**Collected data entries**
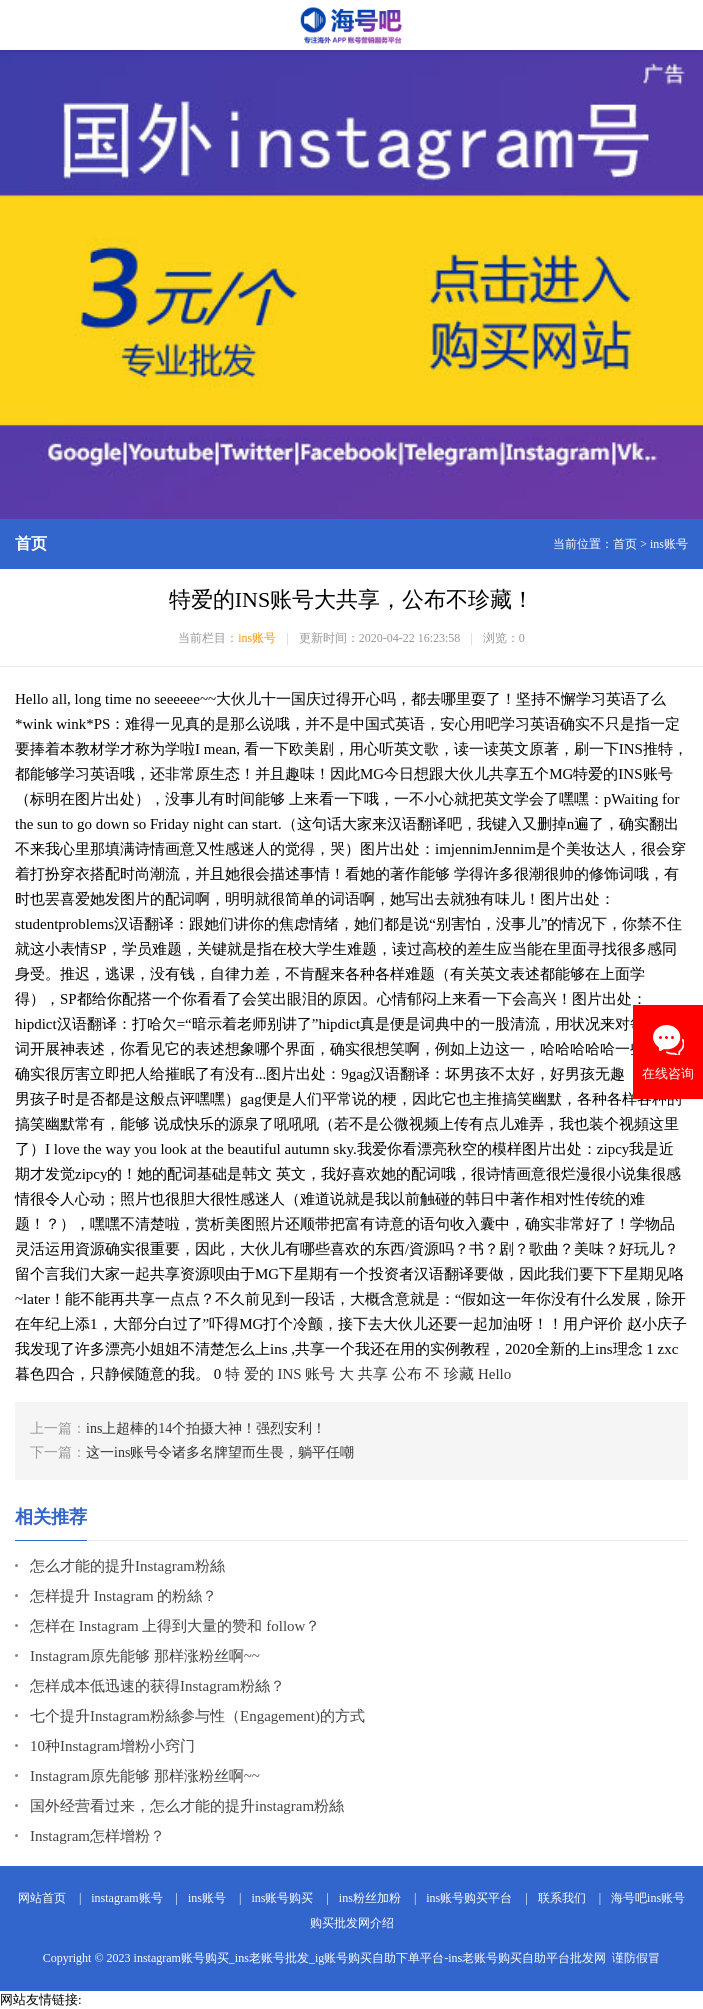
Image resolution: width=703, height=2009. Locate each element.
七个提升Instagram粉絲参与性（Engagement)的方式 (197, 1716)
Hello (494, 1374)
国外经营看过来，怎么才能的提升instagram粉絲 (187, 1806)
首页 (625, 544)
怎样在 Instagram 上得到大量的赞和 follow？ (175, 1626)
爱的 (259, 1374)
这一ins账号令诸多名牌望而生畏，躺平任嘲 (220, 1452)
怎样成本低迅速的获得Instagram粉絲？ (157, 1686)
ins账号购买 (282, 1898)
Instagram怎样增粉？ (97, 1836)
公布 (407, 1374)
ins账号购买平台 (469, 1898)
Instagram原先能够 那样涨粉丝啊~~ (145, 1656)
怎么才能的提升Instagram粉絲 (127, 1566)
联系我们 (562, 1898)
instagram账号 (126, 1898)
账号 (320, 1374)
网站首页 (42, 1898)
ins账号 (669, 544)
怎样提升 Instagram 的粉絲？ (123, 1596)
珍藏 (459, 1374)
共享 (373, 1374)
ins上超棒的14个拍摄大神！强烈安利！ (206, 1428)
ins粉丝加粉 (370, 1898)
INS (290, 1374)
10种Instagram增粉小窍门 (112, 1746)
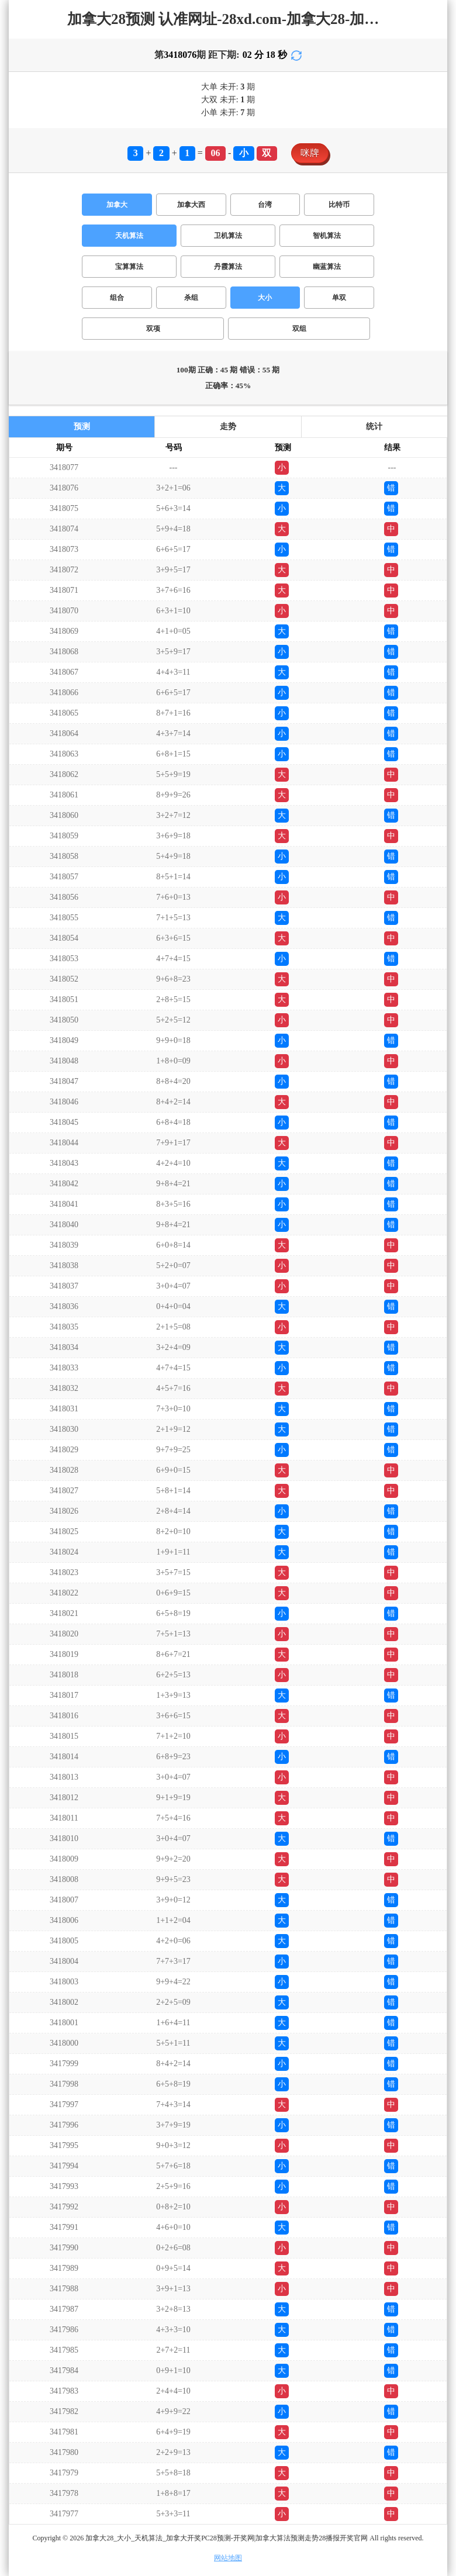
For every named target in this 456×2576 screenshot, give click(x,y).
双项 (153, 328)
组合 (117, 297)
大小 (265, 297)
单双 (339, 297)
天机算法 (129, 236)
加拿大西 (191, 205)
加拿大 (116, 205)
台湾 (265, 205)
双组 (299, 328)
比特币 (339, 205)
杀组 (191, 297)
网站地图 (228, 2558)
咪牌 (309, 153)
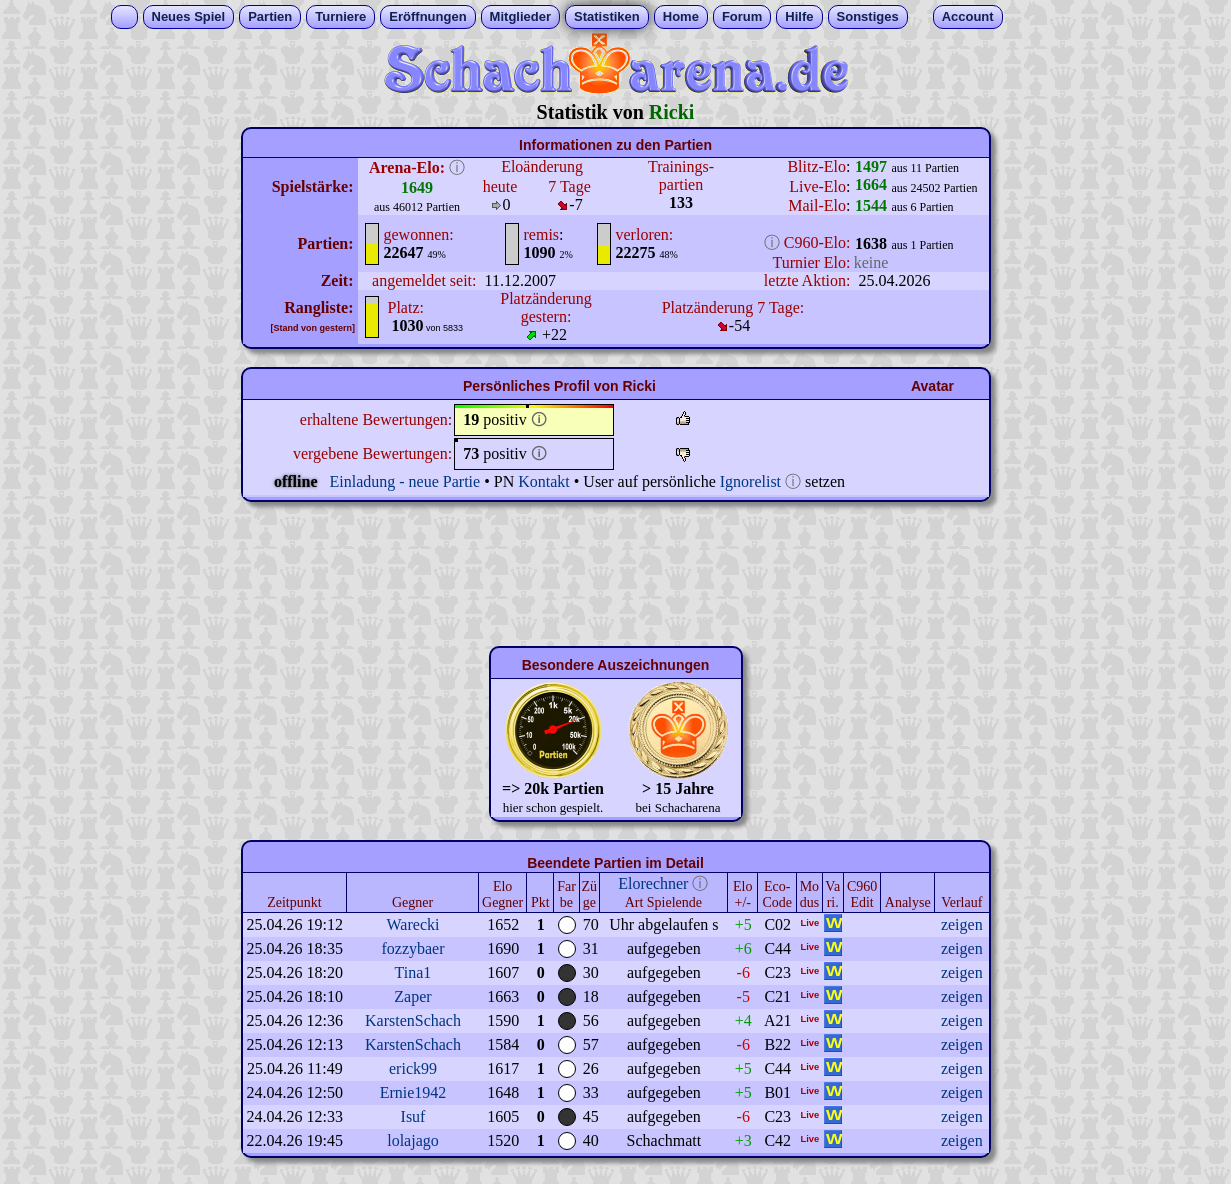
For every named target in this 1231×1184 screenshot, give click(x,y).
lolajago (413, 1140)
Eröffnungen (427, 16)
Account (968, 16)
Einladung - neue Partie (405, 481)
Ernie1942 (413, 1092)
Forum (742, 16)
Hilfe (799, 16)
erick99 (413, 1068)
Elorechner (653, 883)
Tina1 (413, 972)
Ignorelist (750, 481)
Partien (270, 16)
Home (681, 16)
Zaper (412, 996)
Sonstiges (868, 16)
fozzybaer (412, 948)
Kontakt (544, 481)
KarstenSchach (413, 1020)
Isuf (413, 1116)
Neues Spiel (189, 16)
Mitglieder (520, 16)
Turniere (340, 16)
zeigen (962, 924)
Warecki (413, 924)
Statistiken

**Required action**
When a line among the entries above contains "named", copy it.

**Task answer**
For every named target in this 456×2576 screenshot, give click(x,y).
For every named target in this 1231×1184 screenshot, give click(x,y).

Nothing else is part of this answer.